::: Entries supplied

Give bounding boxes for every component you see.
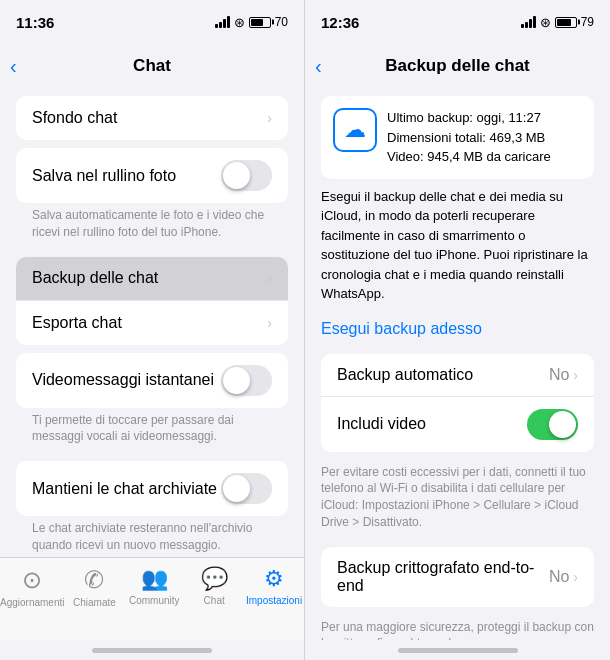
- crittografato-row[interactable]: Backup crittografato end-to-end No ›: [321, 547, 594, 607]
- group-backup-settings: Backup automatico No › Includi video: [321, 354, 594, 452]
- section-archiviate: Mantieni le chat archiviate Le chat arch…: [0, 461, 304, 557]
- group-sfondo: Sfondo chat ›: [16, 96, 288, 140]
- section-backup-esporta: Backup delle chat › Esporta chat ›: [0, 257, 304, 345]
- esegui-backup-label: Esegui backup adesso: [321, 320, 482, 337]
- rullino-label: Salva nel rullino foto: [32, 167, 221, 185]
- time-left: 11:36: [16, 14, 54, 31]
- back-button-right[interactable]: ‹: [315, 56, 322, 76]
- chat-label: Chat: [204, 595, 225, 606]
- nav-bar-right: ‹ Backup delle chat: [305, 44, 610, 88]
- archiviate-item[interactable]: Mantieni le chat archiviate: [16, 461, 288, 516]
- videomessaggi-label: Videomessaggi istantanei: [32, 371, 221, 389]
- sfondo-chat-item[interactable]: Sfondo chat ›: [16, 96, 288, 140]
- rullino-sublabel: Salva automaticamente le foto e i video …: [16, 207, 288, 249]
- crittografato-value: No ›: [549, 568, 578, 586]
- tab-chat[interactable]: 💬 Chat: [184, 566, 244, 606]
- rullino-toggle-thumb: [223, 162, 250, 189]
- crittografato-note: Per una maggiore sicurezza, proteggi il …: [305, 615, 610, 640]
- includi-video-row[interactable]: Includi video: [321, 397, 594, 452]
- esporta-chevron-icon: ›: [267, 315, 272, 331]
- backup-auto-row[interactable]: Backup automatico No ›: [321, 354, 594, 397]
- group-backup-esporta: Backup delle chat › Esporta chat ›: [16, 257, 288, 345]
- backup-right: ›: [267, 270, 272, 286]
- backup-chevron-icon: ›: [267, 270, 272, 286]
- battery-icon-right: [555, 17, 577, 28]
- tab-community[interactable]: 👥 Community: [124, 566, 184, 606]
- aggiornamenti-label: Aggiornamenti: [0, 597, 64, 608]
- esporta-item[interactable]: Esporta chat ›: [16, 301, 288, 345]
- cloud-icon: ☁: [344, 117, 366, 143]
- group-rullino: Salva nel rullino foto: [16, 148, 288, 203]
- archiviate-label: Mantieni le chat archiviate: [32, 480, 221, 498]
- back-button-left[interactable]: ‹: [10, 56, 17, 76]
- tab-aggiornamenti[interactable]: ⊙ Aggiornamenti: [0, 566, 64, 608]
- signal-icon: [215, 16, 230, 28]
- left-scroll-content: Sfondo chat › Salva nel rullino foto Sal…: [0, 88, 304, 557]
- group-archiviate: Mantieni le chat archiviate: [16, 461, 288, 516]
- section-rullino: Salva nel rullino foto Salva automaticam…: [0, 148, 304, 249]
- home-bar-right: [398, 648, 518, 653]
- tab-impostazioni[interactable]: ⚙ Impostazioni: [244, 566, 304, 606]
- chevron-left-icon: ‹: [10, 56, 17, 76]
- backup-video-text: Video: 945,4 MB da caricare: [387, 147, 551, 167]
- chiamate-icon: ✆: [84, 566, 104, 594]
- backup-auto-value: No ›: [549, 366, 578, 384]
- sfondo-right: ›: [267, 110, 272, 126]
- videomessaggi-item[interactable]: Videomessaggi istantanei: [16, 353, 288, 408]
- community-icon: 👥: [141, 566, 168, 592]
- group-videomessaggi: Videomessaggi istantanei: [16, 353, 288, 408]
- archiviate-toggle[interactable]: [221, 473, 272, 504]
- crittografato-val: No: [549, 568, 569, 586]
- videomessaggi-toggle-thumb: [223, 367, 250, 394]
- status-bar-right: 12:36 ⊛ 79: [305, 0, 610, 44]
- home-indicator-left: [0, 640, 304, 660]
- backup-auto-label: Backup automatico: [337, 366, 473, 384]
- wifi-icon-right: ⊛: [540, 15, 551, 30]
- page-title-left: Chat: [133, 56, 171, 76]
- backup-auto-chevron: ›: [573, 367, 578, 383]
- backup-size-text: Dimensioni totali: 469,3 MB: [387, 128, 551, 148]
- signal-icon-right: [521, 16, 536, 28]
- videomessaggi-sublabel: Ti permette di toccare per passare dai m…: [16, 412, 288, 454]
- home-bar-left: [92, 648, 212, 653]
- esporta-label: Esporta chat: [32, 314, 267, 332]
- backup-card-text: Ultimo backup: oggi, 11:27 Dimensioni to…: [387, 108, 551, 167]
- backup-info-card: ☁ Ultimo backup: oggi, 11:27 Dimensioni …: [321, 96, 594, 179]
- right-scroll-content: ☁ Ultimo backup: oggi, 11:27 Dimensioni …: [305, 88, 610, 640]
- left-panel: 11:36 ⊛ 70 ‹ Chat Sfondo cha: [0, 0, 305, 660]
- esporta-right: ›: [267, 315, 272, 331]
- battery-pct-left: 70: [275, 15, 288, 29]
- backup-description: Esegui il backup delle chat e dei media …: [305, 187, 610, 312]
- includi-video-toggle[interactable]: [527, 409, 578, 440]
- crittografato-chevron: ›: [573, 569, 578, 585]
- esegui-backup-link[interactable]: Esegui backup adesso: [305, 312, 610, 346]
- cloud-icon-wrapper: ☁: [333, 108, 377, 152]
- battery-icon-left: [249, 17, 271, 28]
- backup-item[interactable]: Backup delle chat ›: [16, 257, 288, 301]
- includi-video-label: Includi video: [337, 415, 426, 433]
- chevron-right-icon: ›: [267, 110, 272, 126]
- crittografato-label: Backup crittografato end-to-end: [337, 559, 549, 595]
- archiviate-toggle-thumb: [223, 475, 250, 502]
- impostazioni-label: Impostazioni: [246, 595, 302, 606]
- includi-video-thumb: [549, 411, 576, 438]
- rullino-item[interactable]: Salva nel rullino foto: [16, 148, 288, 203]
- home-indicator-right: [305, 640, 610, 660]
- time-right: 12:36: [321, 14, 359, 31]
- videomessaggi-toggle[interactable]: [221, 365, 272, 396]
- status-icons-left: ⊛ 70: [215, 15, 288, 30]
- nav-bar-left: ‹ Chat: [0, 44, 304, 88]
- tab-chiamate[interactable]: ✆ Chiamate: [64, 566, 124, 608]
- chiamate-label: Chiamate: [73, 597, 116, 608]
- backup-crittografato-group: Backup crittografato end-to-end No › Per…: [305, 547, 610, 640]
- group-crittografato: Backup crittografato end-to-end No ›: [321, 547, 594, 607]
- backup-label: Backup delle chat: [32, 269, 267, 287]
- status-bar-left: 11:36 ⊛ 70: [0, 0, 304, 44]
- wifi-icon: ⊛: [234, 15, 245, 30]
- section-videomessaggi: Videomessaggi istantanei Ti permette di …: [0, 353, 304, 454]
- battery-pct-right: 79: [581, 15, 594, 29]
- rullino-toggle[interactable]: [221, 160, 272, 191]
- aggiornamenti-icon: ⊙: [22, 566, 42, 594]
- page-title-right: Backup delle chat: [385, 56, 530, 76]
- status-icons-right: ⊛ 79: [521, 15, 594, 30]
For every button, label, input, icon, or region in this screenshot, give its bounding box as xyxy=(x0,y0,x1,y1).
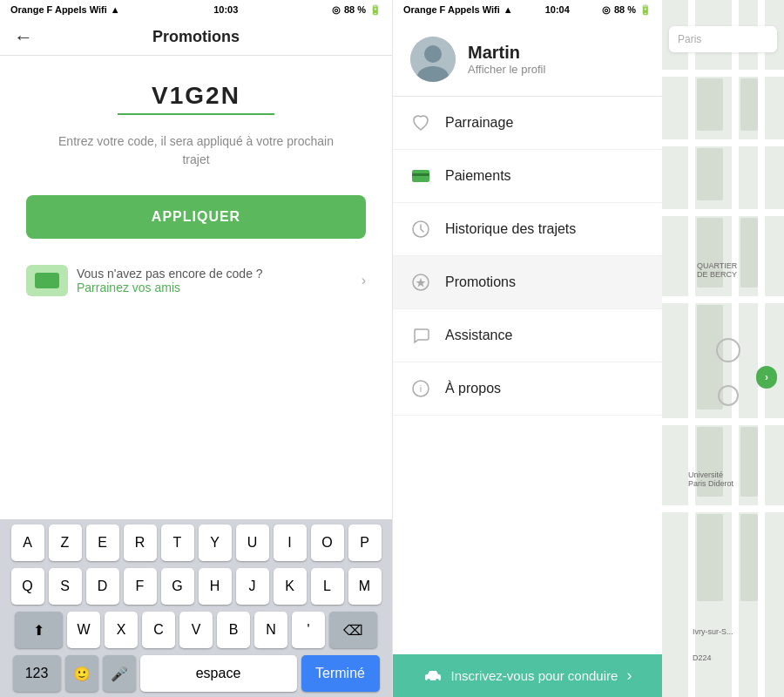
driver-signup-bar[interactable]: Inscrivez-vous pour conduire › xyxy=(393,654,662,697)
map-road-h4 xyxy=(662,296,784,303)
key-space[interactable]: espace xyxy=(140,655,297,692)
key-apostrophe[interactable]: ' xyxy=(292,612,325,648)
key-r[interactable]: R xyxy=(124,524,157,561)
referral-icon xyxy=(26,265,68,296)
map-road-h5 xyxy=(662,418,784,425)
key-m[interactable]: M xyxy=(348,568,382,605)
menu-label-assistance: Assistance xyxy=(445,328,512,343)
status-bar-right-info: ◎ 88 % 🔋 xyxy=(332,4,382,16)
map-green-button[interactable]: › xyxy=(756,366,777,389)
carrier-middle: Orange F Appels Wifi xyxy=(403,4,500,15)
key-h[interactable]: H xyxy=(199,568,232,605)
map-block-2 xyxy=(740,78,758,131)
back-button[interactable]: ← xyxy=(14,26,33,49)
key-w[interactable]: W xyxy=(67,612,100,648)
key-z[interactable]: Z xyxy=(49,524,82,561)
page-title: Promotions xyxy=(152,28,240,46)
key-f[interactable]: F xyxy=(124,568,157,605)
key-done[interactable]: Terminé xyxy=(301,655,380,692)
key-mic[interactable]: 🎤 xyxy=(103,655,136,692)
referral-icon-inner xyxy=(35,273,59,288)
menu-item-promotions[interactable]: Promotions xyxy=(393,256,662,309)
menu-item-assistance[interactable]: Assistance xyxy=(393,309,662,362)
menu-item-paiements[interactable]: Paiements xyxy=(393,150,662,203)
key-k[interactable]: K xyxy=(274,568,307,605)
battery-left: 88 % xyxy=(344,4,366,15)
map-panel: QUARTIERDE BERCY UniversitéParis Diderot… xyxy=(662,0,784,697)
keyboard-bottom-row: 123 🙂 🎤 espace Terminé xyxy=(3,655,389,692)
menu-label-parrainage: Parrainage xyxy=(445,115,513,131)
wifi-icon-left: ▲ xyxy=(111,4,120,15)
key-emoji[interactable]: 🙂 xyxy=(65,655,98,692)
keyboard-row-3: ⬆ W X C V B N ' ⌫ xyxy=(3,612,389,648)
map-btn-arrow: › xyxy=(765,371,768,383)
key-t[interactable]: T xyxy=(161,524,194,561)
key-e[interactable]: E xyxy=(86,524,119,561)
key-d[interactable]: D xyxy=(86,568,119,605)
key-q[interactable]: Q xyxy=(11,568,44,605)
key-n[interactable]: N xyxy=(254,612,287,648)
car-icon xyxy=(423,670,443,682)
key-y[interactable]: Y xyxy=(199,524,232,561)
time-middle: 10:04 xyxy=(545,4,570,15)
status-bar-left-info: Orange F Appels Wifi ▲ xyxy=(10,4,120,15)
map-label-ivry: Ivry-sur-S... xyxy=(693,627,733,636)
key-u[interactable]: U xyxy=(236,524,269,561)
key-i[interactable]: I xyxy=(274,524,307,561)
key-s[interactable]: S xyxy=(49,568,82,605)
info-icon: i xyxy=(410,378,431,399)
map-label-d224: D224 xyxy=(693,653,712,662)
code-underline xyxy=(118,113,274,115)
keyboard-row-1: A Z E R T Y U I O P xyxy=(3,524,389,561)
heart-icon xyxy=(410,112,431,133)
menu-label-promotions: Promotions xyxy=(445,274,516,290)
map-block-9 xyxy=(697,514,723,601)
star-icon xyxy=(410,272,431,293)
referral-link-text[interactable]: Parrainez vos amis xyxy=(77,281,353,294)
svg-point-1 xyxy=(424,45,442,63)
menu-item-apropos[interactable]: i À propos xyxy=(393,362,662,416)
key-v[interactable]: V xyxy=(179,612,213,648)
map-road-h2 xyxy=(662,139,784,146)
apply-button[interactable]: APPLIQUER xyxy=(26,195,366,239)
battery-icon-left: 🔋 xyxy=(369,4,382,16)
bubble-icon xyxy=(410,325,431,346)
key-l[interactable]: L xyxy=(311,568,344,605)
promo-code-display: V1G2N xyxy=(152,82,240,110)
referral-main-text: Vous n'avez pas encore de code ? xyxy=(77,267,353,281)
key-backspace[interactable]: ⌫ xyxy=(329,612,377,648)
key-shift[interactable]: ⬆ xyxy=(15,612,63,648)
key-g[interactable]: G xyxy=(161,568,194,605)
carrier-left: Orange F Appels Wifi xyxy=(10,4,107,15)
map-road-h1 xyxy=(662,70,784,77)
svg-point-9 xyxy=(427,679,430,682)
menu-label-apropos: À propos xyxy=(445,381,501,396)
key-c[interactable]: C xyxy=(142,612,175,648)
promo-content: V1G2N Entrez votre code, il sera appliqu… xyxy=(0,56,392,519)
user-profile-header[interactable]: Martin Afficher le profil xyxy=(393,19,662,97)
key-x[interactable]: X xyxy=(105,612,138,648)
key-b[interactable]: B xyxy=(217,612,250,648)
referral-banner[interactable]: Vous n'avez pas encore de code ? Parrain… xyxy=(26,256,366,305)
driver-signup-arrow: › xyxy=(626,667,632,685)
key-a[interactable]: A xyxy=(11,524,44,561)
user-info: Martin Afficher le profil xyxy=(468,43,545,76)
status-bar-middle-right: ◎ 88 % 🔋 xyxy=(602,4,652,16)
key-numbers[interactable]: 123 xyxy=(13,655,61,692)
key-p[interactable]: P xyxy=(348,524,382,561)
map-marker-circle xyxy=(716,338,740,362)
key-o[interactable]: O xyxy=(311,524,344,561)
svg-rect-4 xyxy=(412,173,429,176)
map-block-1 xyxy=(697,78,723,131)
profile-link[interactable]: Afficher le profil xyxy=(468,63,545,76)
menu-item-historique[interactable]: Historique des trajets xyxy=(393,203,662,256)
map-marker-circle-2 xyxy=(718,385,739,406)
key-j[interactable]: J xyxy=(236,568,269,605)
menu-item-parrainage[interactable]: Parrainage xyxy=(393,97,662,150)
clock-icon xyxy=(410,219,431,240)
search-bar-right[interactable]: Paris xyxy=(669,26,777,52)
username: Martin xyxy=(468,43,545,63)
map-label-bercy: QUARTIERDE BERCY xyxy=(697,261,737,279)
status-bar-middle: Orange F Appels Wifi ▲ 10:04 ◎ 88 % 🔋 xyxy=(393,0,662,19)
card-icon xyxy=(410,166,431,186)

::::::

What you are asked to do> If a line in the records contains the string "aggiornamenti", copy it out.

Result of the task>
- aggiornamenti-label: Aggiornamenti: [0, 597, 64, 608]
- tab-aggiornamenti[interactable]: ⊙ Aggiornamenti: [0, 566, 64, 608]
- aggiornamenti-icon: ⊙: [22, 566, 42, 594]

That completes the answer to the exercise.